My favorite part was when I was trying to sweep up the paper towel debris & he kept backing up, doing "waggy-butt," then LAUNCHING himself into the pile I'd just swept, looking for all the world like a kid jumping in piles of autumn leaves...


----------



## mumof7kitties (Jan 27, 2013)

Thank goodness my cat isn't the only one who has a thing for paper towels! I'm curious if your paper towel holder makes any kind of noise when it's turning. Mine clicks and sometimes I wonder if that's part of the fun for her, making it click. 

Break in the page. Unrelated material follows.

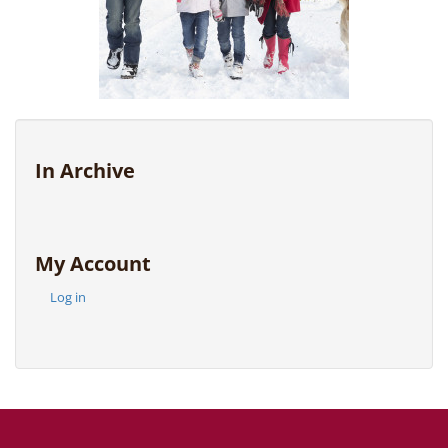
In Archive
My Account
Log in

Sent from Petguide.com Free App


----------



## 3gatos (Nov 28, 2012)

Oh no! Looks like something my kitten would do! Ha Ha! great picture!


----------



## CatMonkeys (Sep 27, 2012)

But look what a good job he did! Now you know that if any of those evil paper towels try to get in your house again, the cat will handle it :lol:


----------



## dt8thd (Jan 7, 2013)

Lol, adorable! Slightly exasperating when you're the one who has to clean up, I'm sure, but still adorable. The semi-feral mommy cat that I'm rehabilitating does this with newspaper, though she uses it to make a nest in her cat bed for herself and her kitten.


----------



## yingying (Jul 19, 2011)

This must be the cutest paper shredder evarrrr! :luv

PS: I'm blessed that my cats haven't discovered the endless joy of paper towels...


----------



## jusjim (Jun 30, 2009)

Great pic. It needs some sort of national (international) coverage. Try the Daily Mail.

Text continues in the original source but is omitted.